Abstract

Background: The accumulation of proteins such as amyloid-beta and tau, which disrupt normal cellular processes, characterizes Alzheimer’s disease (AD). Cognitive decline is strongly linked to tau pathology, which initially manifests in the medial temporal lobe (MTL).

Aims: To investigated the association between cognitive performance and regional tau accumulation, as measured by positron emission tomography (PET) imaging, in cognitively normal older adults. Understanding this relationship is critical for early intervention before noticeable cognitive decline emerges.

Study Design: Retrospective study.

Methods: Tau PET scans were conducted on 440 participants enrolled in the anti-amyloid treatment in asymptomatic Alzheimer’s (A4) study. The participants, aged 65-85, were cognitively unimpaired and had complete demographic and genetic profiles. Tau levels in the MTL and temporal neocortex (NEO) was quantified using composite metrics. Cognitive function was evaluated using the preclinical Alzheimer’s cognitive composite (PACC) and its individual components. Multiple linear regression models were applied to determine the associations between tau burden and cognitive outcomes, including interaction terms to evaluate the moderating roles of sex and apolipoprotein E (APOE)-ε4 genotype.

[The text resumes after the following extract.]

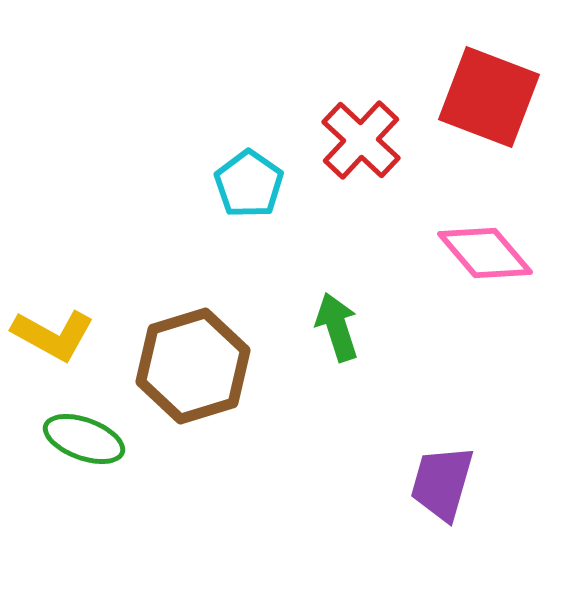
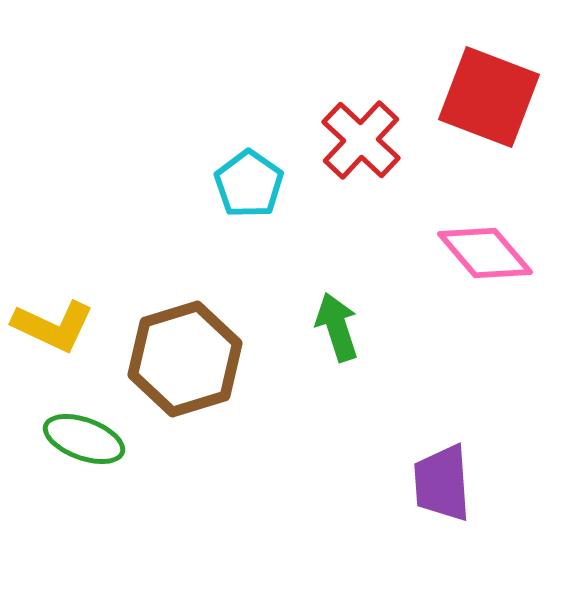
yellow L-shape: moved 9 px up; rotated 4 degrees counterclockwise
brown hexagon: moved 8 px left, 7 px up
purple trapezoid: rotated 20 degrees counterclockwise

Results: The average participant age was 71.8 years (standard deviation = 4.84), with females comprising 58% of the sample. Greater tau accumulation in both tau_MTL and tau_NEO regions was significantly associated with lower cognitive scores. Specifically, reduced PACC scores (p < 0.001) corresponded with higher tau levels in both regions, primarily influenced by declines in Delayed Logical Memory and Free and Cued Selective Reminding test scores. Additionally, tau_NEO levels were modestly linked to Mini-Mental State Examination scores. The effects of sex and APOE-ε4 status were minimal.

Conclusion: Elevated tau deposition in the MTL and NEO is associated with diminished cognitive function, particularly in memory and processing speed domains. Notably, tau accumulation in the MTL showed a strong association with poorer outcomes on memory-related cognitive measures. The limited influence of sex and APOE-ε4 genotype highlights tau pathology as a key contributor to early cognitive decline in preclinical AD.